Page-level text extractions
○ ○ ○ ○

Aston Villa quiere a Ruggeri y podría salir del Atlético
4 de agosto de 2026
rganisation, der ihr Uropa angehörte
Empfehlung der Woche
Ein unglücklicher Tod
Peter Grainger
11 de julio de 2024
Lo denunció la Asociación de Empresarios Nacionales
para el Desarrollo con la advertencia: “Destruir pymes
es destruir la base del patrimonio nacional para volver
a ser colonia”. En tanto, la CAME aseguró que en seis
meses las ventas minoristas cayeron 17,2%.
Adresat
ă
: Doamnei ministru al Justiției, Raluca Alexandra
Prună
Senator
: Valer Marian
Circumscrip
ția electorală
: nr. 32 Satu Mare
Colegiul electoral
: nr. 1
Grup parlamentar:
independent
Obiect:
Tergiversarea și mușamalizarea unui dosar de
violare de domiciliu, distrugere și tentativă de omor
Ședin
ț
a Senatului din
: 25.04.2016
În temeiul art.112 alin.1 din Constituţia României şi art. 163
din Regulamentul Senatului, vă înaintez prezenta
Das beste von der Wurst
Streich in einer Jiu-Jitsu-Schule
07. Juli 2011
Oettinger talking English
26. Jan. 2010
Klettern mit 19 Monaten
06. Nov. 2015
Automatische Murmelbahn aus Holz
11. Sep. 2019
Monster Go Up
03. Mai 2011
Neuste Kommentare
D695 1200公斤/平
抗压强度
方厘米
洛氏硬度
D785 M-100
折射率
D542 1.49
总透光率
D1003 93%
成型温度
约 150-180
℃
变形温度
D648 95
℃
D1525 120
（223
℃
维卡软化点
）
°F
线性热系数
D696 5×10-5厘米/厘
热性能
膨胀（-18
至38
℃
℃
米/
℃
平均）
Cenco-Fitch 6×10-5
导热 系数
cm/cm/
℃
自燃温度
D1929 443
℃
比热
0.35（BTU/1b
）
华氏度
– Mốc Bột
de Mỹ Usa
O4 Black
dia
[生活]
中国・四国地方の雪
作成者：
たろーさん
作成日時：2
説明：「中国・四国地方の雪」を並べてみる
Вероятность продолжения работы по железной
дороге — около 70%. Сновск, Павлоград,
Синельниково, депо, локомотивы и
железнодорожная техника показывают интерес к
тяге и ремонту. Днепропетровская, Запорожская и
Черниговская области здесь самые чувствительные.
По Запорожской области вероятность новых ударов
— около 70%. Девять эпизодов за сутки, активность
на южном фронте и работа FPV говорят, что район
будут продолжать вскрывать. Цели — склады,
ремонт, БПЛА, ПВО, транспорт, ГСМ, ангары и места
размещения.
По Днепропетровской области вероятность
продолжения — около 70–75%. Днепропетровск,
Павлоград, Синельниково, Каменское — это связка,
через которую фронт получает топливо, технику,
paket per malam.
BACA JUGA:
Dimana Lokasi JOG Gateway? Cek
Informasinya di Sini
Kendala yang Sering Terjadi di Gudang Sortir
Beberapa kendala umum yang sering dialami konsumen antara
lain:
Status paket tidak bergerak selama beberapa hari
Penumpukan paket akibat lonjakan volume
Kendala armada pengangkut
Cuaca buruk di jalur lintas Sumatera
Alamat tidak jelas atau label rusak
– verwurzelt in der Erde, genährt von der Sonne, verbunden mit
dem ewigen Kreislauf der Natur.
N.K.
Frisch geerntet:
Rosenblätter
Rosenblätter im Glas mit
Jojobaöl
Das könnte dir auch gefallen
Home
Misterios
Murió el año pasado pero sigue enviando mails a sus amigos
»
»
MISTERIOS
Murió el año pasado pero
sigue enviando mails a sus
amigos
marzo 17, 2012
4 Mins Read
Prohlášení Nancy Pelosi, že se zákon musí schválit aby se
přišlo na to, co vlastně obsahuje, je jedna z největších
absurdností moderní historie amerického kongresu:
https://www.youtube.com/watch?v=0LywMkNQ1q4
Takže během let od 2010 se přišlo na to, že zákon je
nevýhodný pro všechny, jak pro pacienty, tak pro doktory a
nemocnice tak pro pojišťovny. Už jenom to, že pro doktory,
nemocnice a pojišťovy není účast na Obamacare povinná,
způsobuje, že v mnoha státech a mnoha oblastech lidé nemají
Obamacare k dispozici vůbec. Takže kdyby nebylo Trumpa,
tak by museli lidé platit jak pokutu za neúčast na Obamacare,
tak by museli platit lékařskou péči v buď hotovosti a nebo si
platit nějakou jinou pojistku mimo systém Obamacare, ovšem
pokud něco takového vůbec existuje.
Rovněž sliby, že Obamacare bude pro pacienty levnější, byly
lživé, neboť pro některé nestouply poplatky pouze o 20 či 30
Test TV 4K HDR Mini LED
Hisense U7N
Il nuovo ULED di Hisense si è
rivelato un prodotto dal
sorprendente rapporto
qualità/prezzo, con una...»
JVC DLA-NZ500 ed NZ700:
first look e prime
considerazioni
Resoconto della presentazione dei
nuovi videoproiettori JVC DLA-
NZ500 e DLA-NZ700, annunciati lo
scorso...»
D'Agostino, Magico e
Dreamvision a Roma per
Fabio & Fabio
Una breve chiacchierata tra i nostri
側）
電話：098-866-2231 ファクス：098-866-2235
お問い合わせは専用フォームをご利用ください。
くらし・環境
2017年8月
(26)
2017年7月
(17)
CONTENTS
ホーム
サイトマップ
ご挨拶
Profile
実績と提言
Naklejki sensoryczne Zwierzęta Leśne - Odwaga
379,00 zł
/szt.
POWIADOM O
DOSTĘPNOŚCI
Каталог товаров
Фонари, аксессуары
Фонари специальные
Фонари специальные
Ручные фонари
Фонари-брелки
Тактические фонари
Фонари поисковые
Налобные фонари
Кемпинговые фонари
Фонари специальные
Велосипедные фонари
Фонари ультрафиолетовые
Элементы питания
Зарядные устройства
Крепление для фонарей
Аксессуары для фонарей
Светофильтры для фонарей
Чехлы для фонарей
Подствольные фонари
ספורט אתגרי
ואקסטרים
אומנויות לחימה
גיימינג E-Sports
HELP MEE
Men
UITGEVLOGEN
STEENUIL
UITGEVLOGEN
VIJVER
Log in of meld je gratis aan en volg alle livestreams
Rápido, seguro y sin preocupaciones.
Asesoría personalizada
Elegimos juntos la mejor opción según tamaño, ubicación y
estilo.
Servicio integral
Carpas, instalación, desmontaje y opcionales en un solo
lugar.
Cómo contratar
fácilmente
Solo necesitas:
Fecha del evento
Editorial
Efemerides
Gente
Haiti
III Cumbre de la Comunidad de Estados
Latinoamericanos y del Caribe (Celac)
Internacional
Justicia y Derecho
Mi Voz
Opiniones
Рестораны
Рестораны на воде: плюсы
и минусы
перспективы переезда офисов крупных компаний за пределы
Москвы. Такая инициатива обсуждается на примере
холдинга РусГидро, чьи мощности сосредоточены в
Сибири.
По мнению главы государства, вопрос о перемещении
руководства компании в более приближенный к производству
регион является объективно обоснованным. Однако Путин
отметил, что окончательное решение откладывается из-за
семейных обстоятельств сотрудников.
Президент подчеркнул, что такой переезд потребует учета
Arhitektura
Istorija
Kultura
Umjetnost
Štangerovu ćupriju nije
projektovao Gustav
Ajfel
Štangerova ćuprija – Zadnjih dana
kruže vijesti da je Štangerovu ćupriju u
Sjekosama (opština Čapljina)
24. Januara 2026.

○ ○ ○ ○

* **WORK ITEM**:
Both the line containing "説明：「中国・四国地方の雪」を並べてみる" and the line containing "Черниговская области здесь" belong in the answer. Print them and every line above that falls between them exactly, and no others.

* **TASK RESPONSE**:
説明：「中国・四国地方の雪」を並べてみる
Вероятность продолжения работы по железной
дороге — около 70%. Сновск, Павлоград,
Синельниково, депо, локомотивы и
железнодорожная техника показывают интерес к
тяге и ремонту. Днепропетровская, Запорожская и
Черниговская области здесь самые чувствительные.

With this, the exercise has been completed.